The check would also only be run if not sys.flags.safe_path, which is generally recommended, and will hopefully eventually become the default in the future.

Therefore, given the performance impact is only on the order of a 0.1% (1-10 us) or less slowdown in typical import times, even without optimization, it seems worth at least considering to me.

Arne · June 19, 2023, 2:07pm

Thanks a lot for the insight and benchmark! Good to know that there is such a difference in bang-per-buck between stdlib and 3rd party.

ajoino · June 20, 2023, 11:06am

@pablogsal Do you think it would be possible to enhance the error message of ImportError in the case where a stdlib module might be shadowed?
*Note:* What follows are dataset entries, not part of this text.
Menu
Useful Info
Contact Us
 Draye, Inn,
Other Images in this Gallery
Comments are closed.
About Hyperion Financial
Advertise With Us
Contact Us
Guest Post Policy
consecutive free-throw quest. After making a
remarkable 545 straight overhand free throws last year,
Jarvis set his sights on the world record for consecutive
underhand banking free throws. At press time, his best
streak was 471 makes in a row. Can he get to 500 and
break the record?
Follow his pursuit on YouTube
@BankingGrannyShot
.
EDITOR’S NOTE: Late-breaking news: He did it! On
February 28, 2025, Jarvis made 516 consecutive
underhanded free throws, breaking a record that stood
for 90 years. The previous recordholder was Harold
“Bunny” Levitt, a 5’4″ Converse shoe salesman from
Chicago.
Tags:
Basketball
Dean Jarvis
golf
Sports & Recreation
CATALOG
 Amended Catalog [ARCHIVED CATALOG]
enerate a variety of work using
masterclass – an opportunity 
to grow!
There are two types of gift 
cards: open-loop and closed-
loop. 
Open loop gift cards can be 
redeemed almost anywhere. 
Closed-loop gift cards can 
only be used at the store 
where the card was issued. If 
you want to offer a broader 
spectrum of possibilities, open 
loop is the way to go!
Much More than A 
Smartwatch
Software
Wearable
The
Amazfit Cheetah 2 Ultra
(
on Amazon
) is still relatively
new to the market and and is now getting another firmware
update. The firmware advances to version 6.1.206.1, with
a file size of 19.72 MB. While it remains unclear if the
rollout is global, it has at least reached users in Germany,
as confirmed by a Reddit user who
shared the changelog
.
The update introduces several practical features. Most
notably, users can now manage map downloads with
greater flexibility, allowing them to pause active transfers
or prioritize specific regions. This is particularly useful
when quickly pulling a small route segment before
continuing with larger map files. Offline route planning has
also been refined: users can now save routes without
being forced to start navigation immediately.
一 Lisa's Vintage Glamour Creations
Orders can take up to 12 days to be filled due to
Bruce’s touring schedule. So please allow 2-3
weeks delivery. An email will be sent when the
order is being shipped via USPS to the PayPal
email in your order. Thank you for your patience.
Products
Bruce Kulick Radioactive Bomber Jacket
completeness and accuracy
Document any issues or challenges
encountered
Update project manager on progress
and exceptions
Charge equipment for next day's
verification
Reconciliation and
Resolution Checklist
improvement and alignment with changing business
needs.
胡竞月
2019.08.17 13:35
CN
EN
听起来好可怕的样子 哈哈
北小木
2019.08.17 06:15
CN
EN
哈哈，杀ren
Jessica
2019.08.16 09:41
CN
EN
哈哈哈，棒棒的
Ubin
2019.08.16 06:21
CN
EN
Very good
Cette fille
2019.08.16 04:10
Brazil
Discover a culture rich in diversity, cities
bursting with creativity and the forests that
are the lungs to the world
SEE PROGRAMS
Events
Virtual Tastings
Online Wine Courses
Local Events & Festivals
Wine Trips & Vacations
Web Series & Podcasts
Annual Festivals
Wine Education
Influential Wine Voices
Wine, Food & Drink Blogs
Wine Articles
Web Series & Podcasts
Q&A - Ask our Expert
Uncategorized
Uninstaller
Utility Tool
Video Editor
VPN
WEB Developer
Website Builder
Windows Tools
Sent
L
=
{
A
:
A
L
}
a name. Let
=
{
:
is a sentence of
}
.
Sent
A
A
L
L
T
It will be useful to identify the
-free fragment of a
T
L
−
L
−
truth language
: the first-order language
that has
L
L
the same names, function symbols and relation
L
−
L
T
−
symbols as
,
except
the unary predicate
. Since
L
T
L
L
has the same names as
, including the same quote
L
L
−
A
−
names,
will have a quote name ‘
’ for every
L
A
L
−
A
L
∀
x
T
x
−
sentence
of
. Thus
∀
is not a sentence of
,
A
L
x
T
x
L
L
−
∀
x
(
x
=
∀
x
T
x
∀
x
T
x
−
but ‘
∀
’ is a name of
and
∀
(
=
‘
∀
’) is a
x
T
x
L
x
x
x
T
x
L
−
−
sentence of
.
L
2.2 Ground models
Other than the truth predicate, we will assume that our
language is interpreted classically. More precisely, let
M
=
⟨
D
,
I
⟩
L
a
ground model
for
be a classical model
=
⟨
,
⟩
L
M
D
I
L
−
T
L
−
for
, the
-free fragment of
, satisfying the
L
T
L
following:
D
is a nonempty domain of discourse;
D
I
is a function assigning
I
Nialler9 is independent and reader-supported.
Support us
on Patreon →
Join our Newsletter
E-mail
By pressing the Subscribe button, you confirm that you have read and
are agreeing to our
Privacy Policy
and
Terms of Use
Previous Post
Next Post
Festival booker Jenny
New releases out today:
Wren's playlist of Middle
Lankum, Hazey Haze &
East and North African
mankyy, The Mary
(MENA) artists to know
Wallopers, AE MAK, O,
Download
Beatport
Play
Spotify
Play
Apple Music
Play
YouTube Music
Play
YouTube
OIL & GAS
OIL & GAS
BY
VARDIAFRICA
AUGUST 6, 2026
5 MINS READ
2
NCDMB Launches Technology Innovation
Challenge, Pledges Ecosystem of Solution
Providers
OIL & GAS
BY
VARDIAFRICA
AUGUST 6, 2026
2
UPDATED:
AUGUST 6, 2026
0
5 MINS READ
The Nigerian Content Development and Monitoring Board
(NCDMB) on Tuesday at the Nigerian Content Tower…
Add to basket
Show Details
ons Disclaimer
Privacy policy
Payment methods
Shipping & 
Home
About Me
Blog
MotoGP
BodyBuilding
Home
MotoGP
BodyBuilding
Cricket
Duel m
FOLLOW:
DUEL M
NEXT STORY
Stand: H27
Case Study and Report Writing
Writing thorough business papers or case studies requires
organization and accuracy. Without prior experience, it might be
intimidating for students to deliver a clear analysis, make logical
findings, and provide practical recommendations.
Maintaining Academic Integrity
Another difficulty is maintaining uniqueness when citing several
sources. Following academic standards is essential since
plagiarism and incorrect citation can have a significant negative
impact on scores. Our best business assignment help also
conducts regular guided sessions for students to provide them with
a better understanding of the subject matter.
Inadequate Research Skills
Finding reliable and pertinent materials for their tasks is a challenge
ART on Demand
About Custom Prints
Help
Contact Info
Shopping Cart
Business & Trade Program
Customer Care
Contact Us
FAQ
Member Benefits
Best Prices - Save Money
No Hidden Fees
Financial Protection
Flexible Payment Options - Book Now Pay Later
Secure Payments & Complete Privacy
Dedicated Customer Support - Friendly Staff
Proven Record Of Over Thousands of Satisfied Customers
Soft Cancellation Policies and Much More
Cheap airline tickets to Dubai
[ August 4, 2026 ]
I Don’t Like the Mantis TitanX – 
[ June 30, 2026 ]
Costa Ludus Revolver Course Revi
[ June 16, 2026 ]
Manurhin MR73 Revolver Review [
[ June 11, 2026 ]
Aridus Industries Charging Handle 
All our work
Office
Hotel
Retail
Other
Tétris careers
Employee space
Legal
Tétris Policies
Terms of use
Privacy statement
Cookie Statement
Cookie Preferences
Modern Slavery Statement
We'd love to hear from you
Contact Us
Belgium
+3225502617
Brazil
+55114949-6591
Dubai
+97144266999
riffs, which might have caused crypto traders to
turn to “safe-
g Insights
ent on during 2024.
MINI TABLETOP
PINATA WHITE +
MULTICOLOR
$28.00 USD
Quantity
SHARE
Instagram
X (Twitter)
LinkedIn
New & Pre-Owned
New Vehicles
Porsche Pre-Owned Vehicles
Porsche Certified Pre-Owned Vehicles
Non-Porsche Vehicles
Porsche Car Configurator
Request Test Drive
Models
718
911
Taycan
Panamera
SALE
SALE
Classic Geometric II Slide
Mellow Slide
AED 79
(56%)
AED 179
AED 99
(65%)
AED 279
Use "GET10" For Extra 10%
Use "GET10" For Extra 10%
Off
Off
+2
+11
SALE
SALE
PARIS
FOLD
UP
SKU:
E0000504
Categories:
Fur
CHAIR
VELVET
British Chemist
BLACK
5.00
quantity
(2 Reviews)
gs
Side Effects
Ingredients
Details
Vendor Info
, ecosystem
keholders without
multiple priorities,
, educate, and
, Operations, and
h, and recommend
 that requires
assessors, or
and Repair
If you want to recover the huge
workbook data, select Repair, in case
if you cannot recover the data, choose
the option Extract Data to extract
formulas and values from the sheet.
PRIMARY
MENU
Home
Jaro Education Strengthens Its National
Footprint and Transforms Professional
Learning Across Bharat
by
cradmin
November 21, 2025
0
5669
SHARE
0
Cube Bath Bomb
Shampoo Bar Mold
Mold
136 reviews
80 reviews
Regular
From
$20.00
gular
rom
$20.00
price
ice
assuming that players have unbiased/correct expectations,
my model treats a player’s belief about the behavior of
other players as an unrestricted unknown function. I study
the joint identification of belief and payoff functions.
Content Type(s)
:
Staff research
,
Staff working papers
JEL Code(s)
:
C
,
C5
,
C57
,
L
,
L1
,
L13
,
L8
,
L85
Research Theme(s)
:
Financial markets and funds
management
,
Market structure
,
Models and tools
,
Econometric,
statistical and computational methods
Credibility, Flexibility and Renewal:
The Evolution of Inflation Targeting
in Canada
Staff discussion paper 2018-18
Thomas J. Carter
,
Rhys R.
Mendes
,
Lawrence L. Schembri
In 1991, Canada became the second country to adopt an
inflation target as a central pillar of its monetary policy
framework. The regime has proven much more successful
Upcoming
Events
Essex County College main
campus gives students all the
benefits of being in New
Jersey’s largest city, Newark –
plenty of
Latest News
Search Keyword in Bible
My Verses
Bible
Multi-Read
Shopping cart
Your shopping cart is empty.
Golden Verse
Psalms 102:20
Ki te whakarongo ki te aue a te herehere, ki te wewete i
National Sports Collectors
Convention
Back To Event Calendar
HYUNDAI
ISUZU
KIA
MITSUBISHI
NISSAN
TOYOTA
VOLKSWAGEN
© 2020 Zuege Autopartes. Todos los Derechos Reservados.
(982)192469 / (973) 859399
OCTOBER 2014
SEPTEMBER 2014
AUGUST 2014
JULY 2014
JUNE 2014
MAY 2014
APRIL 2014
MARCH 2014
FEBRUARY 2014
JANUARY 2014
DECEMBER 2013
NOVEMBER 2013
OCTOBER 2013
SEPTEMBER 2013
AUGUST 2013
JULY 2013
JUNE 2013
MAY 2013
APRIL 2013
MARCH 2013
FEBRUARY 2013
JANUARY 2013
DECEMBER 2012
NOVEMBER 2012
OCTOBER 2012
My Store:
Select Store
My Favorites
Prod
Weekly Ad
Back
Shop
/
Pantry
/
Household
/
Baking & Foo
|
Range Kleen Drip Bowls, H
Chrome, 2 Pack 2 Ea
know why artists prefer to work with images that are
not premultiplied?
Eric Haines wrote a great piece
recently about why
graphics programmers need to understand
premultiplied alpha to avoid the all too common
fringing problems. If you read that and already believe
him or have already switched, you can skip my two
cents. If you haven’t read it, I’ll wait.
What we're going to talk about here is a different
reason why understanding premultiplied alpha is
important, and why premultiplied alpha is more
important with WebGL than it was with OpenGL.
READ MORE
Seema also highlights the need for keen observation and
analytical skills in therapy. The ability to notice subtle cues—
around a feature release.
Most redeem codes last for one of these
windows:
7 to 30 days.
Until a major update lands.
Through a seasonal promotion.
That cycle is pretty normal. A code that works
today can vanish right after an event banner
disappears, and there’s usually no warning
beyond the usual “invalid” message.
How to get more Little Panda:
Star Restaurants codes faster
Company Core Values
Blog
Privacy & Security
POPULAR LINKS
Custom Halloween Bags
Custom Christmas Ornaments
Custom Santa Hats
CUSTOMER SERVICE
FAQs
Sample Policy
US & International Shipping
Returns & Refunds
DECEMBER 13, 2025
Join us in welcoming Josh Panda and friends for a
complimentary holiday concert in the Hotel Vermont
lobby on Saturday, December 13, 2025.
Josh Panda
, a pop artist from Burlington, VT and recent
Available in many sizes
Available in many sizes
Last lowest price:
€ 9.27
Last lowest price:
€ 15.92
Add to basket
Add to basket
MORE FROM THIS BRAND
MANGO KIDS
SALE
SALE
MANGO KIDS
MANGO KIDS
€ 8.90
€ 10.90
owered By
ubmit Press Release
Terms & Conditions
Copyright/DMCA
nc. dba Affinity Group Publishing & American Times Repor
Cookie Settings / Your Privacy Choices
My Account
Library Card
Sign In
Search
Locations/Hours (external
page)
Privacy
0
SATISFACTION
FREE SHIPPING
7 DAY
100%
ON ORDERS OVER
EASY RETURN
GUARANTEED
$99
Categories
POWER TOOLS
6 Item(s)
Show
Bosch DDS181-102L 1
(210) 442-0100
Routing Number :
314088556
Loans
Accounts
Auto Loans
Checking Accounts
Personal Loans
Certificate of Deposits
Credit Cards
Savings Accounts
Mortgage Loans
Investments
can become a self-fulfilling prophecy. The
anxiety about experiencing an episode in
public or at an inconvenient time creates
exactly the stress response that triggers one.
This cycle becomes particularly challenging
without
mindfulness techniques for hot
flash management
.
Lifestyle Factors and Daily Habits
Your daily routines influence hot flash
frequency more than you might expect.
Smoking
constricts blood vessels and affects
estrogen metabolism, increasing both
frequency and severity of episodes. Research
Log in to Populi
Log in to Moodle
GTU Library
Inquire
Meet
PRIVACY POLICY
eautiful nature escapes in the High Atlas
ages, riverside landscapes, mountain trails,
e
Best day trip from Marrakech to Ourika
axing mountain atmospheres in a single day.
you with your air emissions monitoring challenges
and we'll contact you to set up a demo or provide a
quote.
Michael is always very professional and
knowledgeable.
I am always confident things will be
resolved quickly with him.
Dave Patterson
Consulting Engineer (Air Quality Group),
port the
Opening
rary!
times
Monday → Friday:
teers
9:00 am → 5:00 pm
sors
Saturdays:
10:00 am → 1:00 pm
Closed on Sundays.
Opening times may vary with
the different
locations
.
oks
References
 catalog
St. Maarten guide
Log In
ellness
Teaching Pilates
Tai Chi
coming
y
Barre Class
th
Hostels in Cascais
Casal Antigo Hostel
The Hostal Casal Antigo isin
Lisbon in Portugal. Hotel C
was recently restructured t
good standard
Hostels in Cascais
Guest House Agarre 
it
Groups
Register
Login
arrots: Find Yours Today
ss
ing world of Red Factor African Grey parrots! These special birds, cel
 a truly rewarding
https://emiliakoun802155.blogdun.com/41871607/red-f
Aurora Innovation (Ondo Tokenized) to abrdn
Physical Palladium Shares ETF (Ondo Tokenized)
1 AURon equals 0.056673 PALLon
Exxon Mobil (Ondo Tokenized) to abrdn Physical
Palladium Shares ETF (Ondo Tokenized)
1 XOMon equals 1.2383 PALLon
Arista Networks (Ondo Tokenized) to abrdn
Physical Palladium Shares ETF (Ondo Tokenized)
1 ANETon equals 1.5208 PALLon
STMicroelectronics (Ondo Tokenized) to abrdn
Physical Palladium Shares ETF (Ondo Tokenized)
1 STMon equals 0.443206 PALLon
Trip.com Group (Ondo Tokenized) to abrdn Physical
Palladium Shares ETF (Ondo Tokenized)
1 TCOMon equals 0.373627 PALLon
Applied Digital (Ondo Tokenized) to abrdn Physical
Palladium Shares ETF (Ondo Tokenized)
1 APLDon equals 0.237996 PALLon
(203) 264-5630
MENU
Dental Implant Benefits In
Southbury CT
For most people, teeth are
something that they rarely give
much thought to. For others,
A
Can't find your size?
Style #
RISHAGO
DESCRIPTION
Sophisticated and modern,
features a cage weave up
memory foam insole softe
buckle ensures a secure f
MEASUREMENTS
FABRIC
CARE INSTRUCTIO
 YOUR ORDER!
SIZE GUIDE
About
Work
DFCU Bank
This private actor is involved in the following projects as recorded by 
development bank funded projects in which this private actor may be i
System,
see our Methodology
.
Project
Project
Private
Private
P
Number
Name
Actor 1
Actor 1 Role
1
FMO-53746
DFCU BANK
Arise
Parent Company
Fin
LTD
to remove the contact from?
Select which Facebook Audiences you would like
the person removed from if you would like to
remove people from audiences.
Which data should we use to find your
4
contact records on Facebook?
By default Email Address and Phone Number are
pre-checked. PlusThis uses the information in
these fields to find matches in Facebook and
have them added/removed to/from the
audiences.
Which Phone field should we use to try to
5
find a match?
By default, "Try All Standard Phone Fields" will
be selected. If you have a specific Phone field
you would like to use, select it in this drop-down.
pablogsal · June 20, 2023, 11:21am

I will give it a go when I have some time

Arne · June 21, 2023, 8:56am

Writing a shadowing-check for ImportError specifically would mean that

math.py

try:
    from math import ceil
except Exception as e:
    print(type(e))  # ImportError, will get a helpful message.
try:
    import math
    math.ceil(2.3)
except Exception as e:
    print(type(e))  # AttributeError, won't get a helpful message.
                    # could also be a TypeError, ValueError, ... depending 
                    # on what specifically was shadowed in which way

ajoino · June 21, 2023, 10:22am

Yeah it’s hard to do this generally, wether you go for exceptions or warnings.